[PLUG] Understanding where e-mails can get lost

wes plug at the-wes.com
Wed Jun 14 18:00:35 UTC 2017


>
>
>    Is there anything I can run from here to try to find why these
> newsletters
> never arrive while other messages have no problems?
>
> Rich
>

newsletters and other automated mailings are often sent through a third
party provider, which introduces the complexity of validating that provider
as an authorized party to send emails on behalf of that domain. normally a
domain is configured to announce only its own mail server as valid for
sending emails. extra steps are needed to give a mail sending service the
same level of authorization.

additionally, these services are often miscategorized as sources of spam,
since many people misuse the reporting function in their email service to
report legit automated emails as spam. which means, their mass-mail
provider might be blacklisted at your end, which may or may not show up in
your logs, depending on how it's set up. even if it does show up, it may
not have the sender's name in it anywhere, so a grep for it wouldn't yield
results. it may show up as "attempted connection from 1.2.3.4, denied due
to blacklist" or similar. of course, if you don't know where it's
connecting from, you don't know what to look for. it may also not show up
at all, either due to configuration, or perhaps because the block occurs
upstream from your location. as in, your ISP could be blocking traffic from
that IP address. not terribly likely, but I've seen it before. I once had
to argue with network engineers at amazon, years ago when that was actually
a real thing that happened (ever), because they were blocking traffic from
my network while insisting that they weren't.

if they're truly getting bounces from your address, ask them to forward you
a copy of the bounce message. this should be easy enough, even for a
non-technically-inclined person. more likely, if they're using a mass-mail
service, they get a dashboard report of their mailing, along with stats for
things like successful and failed deliveries, which may be reported as
"bounce rate" or similar. it'll be up to the service to either provide (or
not provide) any features for seeing why a given email failed.

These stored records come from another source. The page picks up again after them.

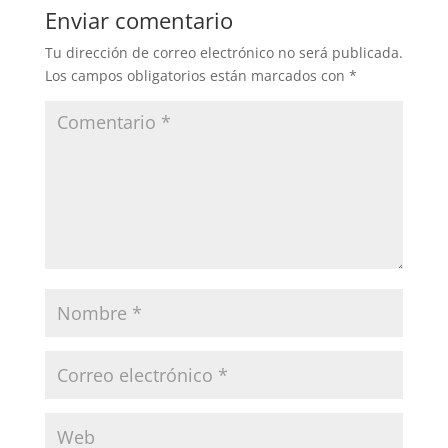
Enviar comentario
Tu dirección de correo electrónico no será publicada.
Los campos obligatorios están marcados con
*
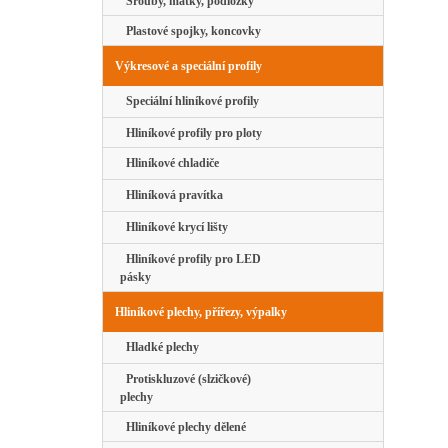
Šrouby, matky, podložky
Plastové spojky, koncovky
Výkresové a speciální profily
Speciální hliníkové profily
Hliníkové profily pro ploty
Hliníkové chladiče
Hliníková pravítka
Hliníkové krycí lišty
Hliníkové profily pro LED
pásky
Hliníkové plechy, přířezy, výpalky
Hladké plechy
Protiskluzové (slzičkové)
plechy
Hliníkové plechy dělené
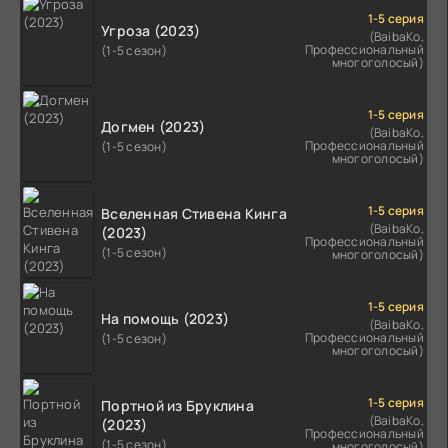
1-5 серия
Угроза (2023)
(BaibaKo,
Профессиональный
(1-5 сезон)
многоголосый)
1-5 серия
Догмен (2023)
(BaibaKo,
Профессиональный
(1-5 сезон)
многоголосый)
1-5 серия
Вселенная Стивена Кинга
(BaibaKo,
(2023)
Профессиональный
(1-5 сезон)
многоголосый)
1-5 серия
На помощь (2023)
(BaibaKo,
Профессиональный
(1-5 сезон)
многоголосый)
1-5 серия
Портной из Бруклина
(BaibaKo,
(2023)
Профессиональный
(1-5 сезон)
многоголосый)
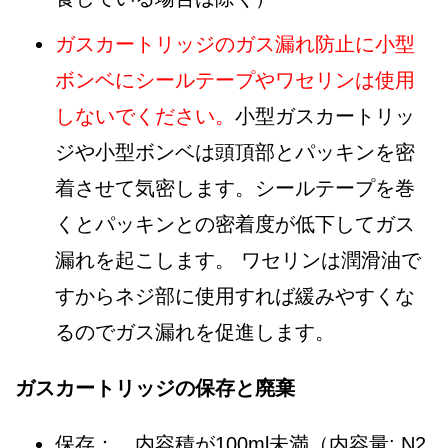
ガスカートリッジのガス漏れ防止に小型
ボンベにシールテープやワセリンは使用
しないでください。
小型ガスカートリッ
ジや小型ボンベは頭頂部とパッキンを密
着させて気密します。シールテープを巻
くとパッキンとの密着度が低下してガス
漏れを起こします。 ワセリンは潤滑油で
すからネジ部に使用すれば緩みやすくな
るのでガス漏れを促進します。
ガスカートリッジの保存と廃棄
保存： 内容積が100ml未満（内容量: N2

are you friends with anyone who does get the newsletter successfully? ask
them to forward you a copy of it (preferably with headers included), so you
can examine the differences between that one and an email that reaches you.
or, you can use an account at a different mail service (gmail or whatever)
to sign up for the newsletter, then see if you get it there. if you do, you
can then compare the headers of that one to those of an individual email
you receive successfully on your primary account.